H. R. Giger: Biomecanoide nº 105 (1969)

Estas imágenes participan claramente de la herencia mítica del cuento de la bella y la bestia. En ellas, como corresponde a los tiempos que corren, la máquina posee a la bella adoptando el rol dominante de la Bestia (sí, con mayúscula: a Giger le fascinaban los delirios satánicos de Aleister Crowley). Las series que llamó Biomecanoides y Erotomecánica muestran con todo lujo de detalles una amenazante amalgama de elementos industriales que, provista de espolones fálicos, se adueña de los cuerpos femeninos penetrándolos (a veces, en un empalamiento en toda regla). Estos ciberfalos son predecesores fantacientíficos de la tecnología a la que luego dieron el nombre de «dildónica»: interfaces protésicos conectados a un soporte informático para posibilitar experiencias de cibersexo; en otras palabras, consoladores de hardware. Sin embargo, aunque los primeros experimentos de dildónica se remontan a los años setenta, parece ser que la iniciativa no ha tenido mucha continuidad. Es en las catacumbas del porno minoritario donde hoy día proliferan las «máquinas de follar», abyectos ingenios mecánicos que aparecen asociados indefectiblemente a la praxis sadomasoquista (¿o deberíamos decir «sadomaquinista»?). Como en el porno 2.0, en la obra de Giger la diferencia entre máquina de placer y máquina de tortura se vuelve muy sutil.

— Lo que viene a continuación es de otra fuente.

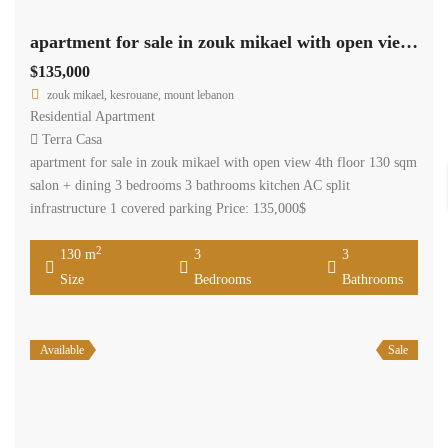
apartment for sale in zouk mikael with open view Ref#ag-28
$135,000
zouk mikael, kesrouane, mount lebanon
Residential Apartment
Terra Casa
apartment for sale in zouk mikael with open view 4th floor 130 sqm
salon + dining 3 bedrooms 3 bathrooms kitchen AC split
infrastructure 1 covered parking Price: 135,000$
2
130 m
3
3
Size
Bedrooms
Bathrooms
Available
Sale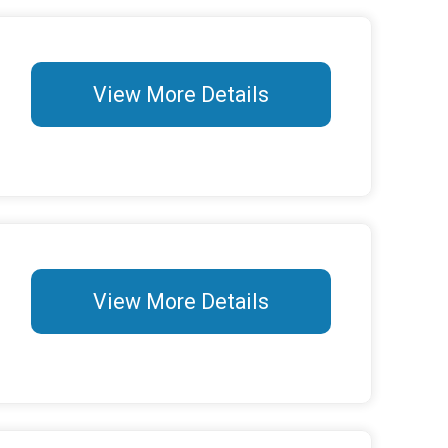
View More Details
View More Details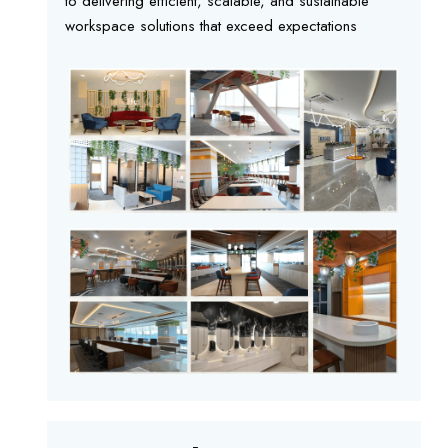
to delivering efficient, scalable, and sustainable
workspace solutions that exceed expectations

Junto a los términos de software y hardware, informáticos y popes del cyberpunk adoptaron el concepto de wetware para referirse al elemento humano: el cerebro que controla la máquina. Wet («húmedo») tiene también una connotación sexual. Siempre que Giger diseñó para el cine uno de sus monstruos biomecánicos —el archifamoso Alien para la película de Ridley Scott, la mortífera Sil de Species (Roger Donaldson, 1995) o el condón asesino que desarrolló para la adaptación a la pantalla del cómic de Ralf König— se aseguró de que fuera un monstruo húmedo, chorreante, que lo dejara todo perdido de fluidos. Al fin y al cabo es una buena lubricación lo que hace placentero el encuentro entre carne y máquina. El palpitante wetware aporta al sistema lo que será siempre ajeno a su parte tecnológica: el deseo.